SOCIAL services bosses in Norfolk have hit back at claims they would allow vulnerable people in the county to use taxpayers' money earmarked for their care to pay for prostitutes.

SOCIAL services bosses in Norfolk have hit back at claims they would allow vulnerable people in the county to use taxpayers' money earmarked for their care to pay for prostitutes.

It was claimed that, through the personal budget scheme - money which is given to people eligible for social services care to spend as they choose - one local authority permitted the money to be used to pay for a prostitute.

Norfolk County Council denies this is the case in Norfolk, but it has approved a personal budget being spent on fees for a dating agency and on foreign holidays.

The council defended the dating agency decision as helping prevent somebody's emotional and mental wellbeing being put at risk because of social isolation.
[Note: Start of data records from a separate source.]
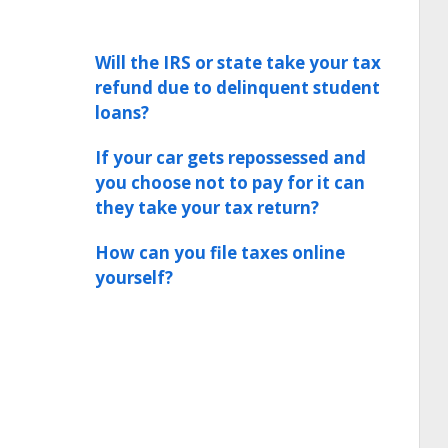
Will the IRS or state take your tax
refund due to delinquent student
loans?
If your car gets repossessed and
you choose not to pay for it can
they take your tax return?
How can you file taxes online
yourself?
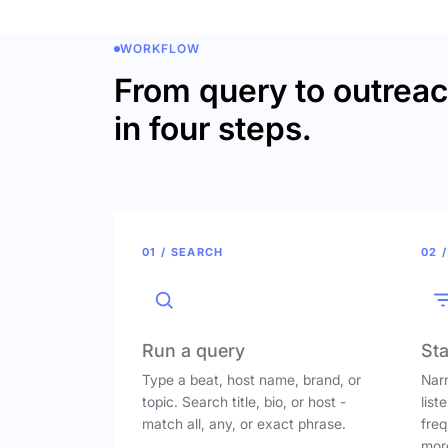
WORKFLOW
From query to outrea
in four steps.
01 / SEARCH
02 /
Run a query
Sta
Type a beat, host name, brand, or
Narr
topic. Search title, bio, or host -
list
match all, any, or exact phrase.
freq
mor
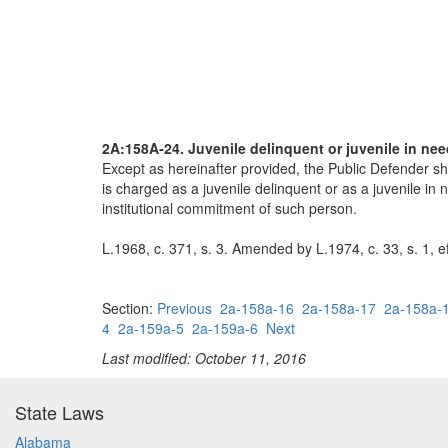
2A:158A-24. Juvenile delinquent or juvenile in nee
Except as hereinafter provided, the Public Defender sh
is charged as a juvenile delinquent or as a juvenile in
institutional commitment of such person.
L.1968, c. 371, s. 3. Amended by L.1974, c. 33, s. 1, e
Section:
Previous
2a-158a-16
2a-158a-17
2a-158a-
4
2a-159a-5
2a-159a-6
Next
Last modified: October 11, 2016
State Laws
Alabama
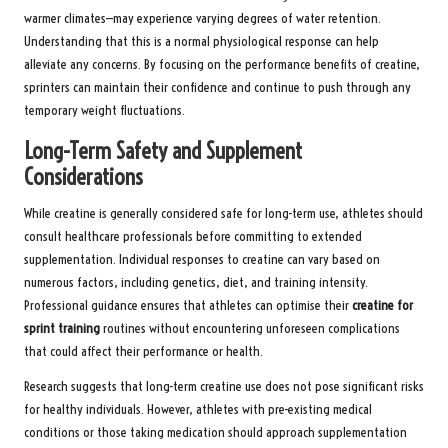
warmer climates—may experience varying degrees of water retention.
Understanding that this is a normal physiological response can help
alleviate any concerns. By focusing on the performance benefits of creatine,
sprinters can maintain their confidence and continue to push through any
temporary weight fluctuations.
Long-Term Safety and Supplement
Considerations
While creatine is generally considered safe for long-term use, athletes should
consult healthcare professionals before committing to extended
supplementation. Individual responses to creatine can vary based on
numerous factors, including genetics, diet, and training intensity.
Professional guidance ensures that athletes can optimise their
creatine for
sprint training
routines without encountering unforeseen complications
that could affect their performance or health.
Research suggests that long-term creatine use does not pose significant risks
for healthy individuals. However, athletes with pre-existing medical
conditions or those taking medication should approach supplementation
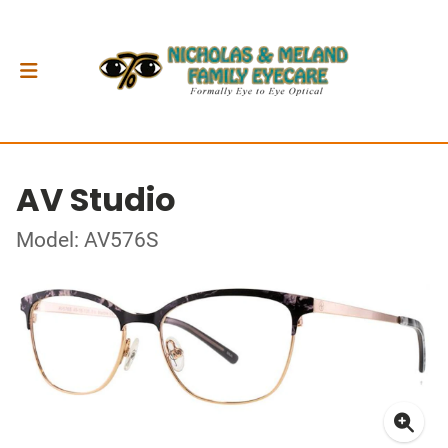
AV Studio
Model: AV576S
They said people did occasionally use their money to pay for holidays - which in most cases is cheaper than formal respite care.

A national newspaper quoted Di Croot, Norfolk County Council's assistant team manager for learning disabilities in north Norfolk, as saying requests for visits to prostitutes would be looked on “favourably” with staff encouraged to be “as free thinking as possible”.

Zoe Grace Couzens, a consultant who penned the council's policy on learning disability and sexuality, was quoted as saying the council had a duty of care to ensure those with learning disabilities were not being exploited financially if they paid for prostitutes and that it might involve care workers phoning to check what rates sex workers were charging.

However, the county council today said Ms Croot had been misquoted, that personal budgets would not be used to support the payment of sex workers and that Ms Grace Couzens was not directly employed by the county council and the policy she wrote for the council completely contradicted the statements attributed to her.

Social services bosses said they had never given the green light for people with personal budgets to use them to pay for sex workers - and never would.

Harold Bodmer, director of community services at Norfolk County Council, said: “We have a very clear policy regarding the use of personal budgets. They cannot be spent on anything illegal or anything that would bring the council into disrepute.

“No approval has ever been given for personal budgets to fund sex workers, as this would be an entirely inappropriate and unlawful use of taxpayers' money.”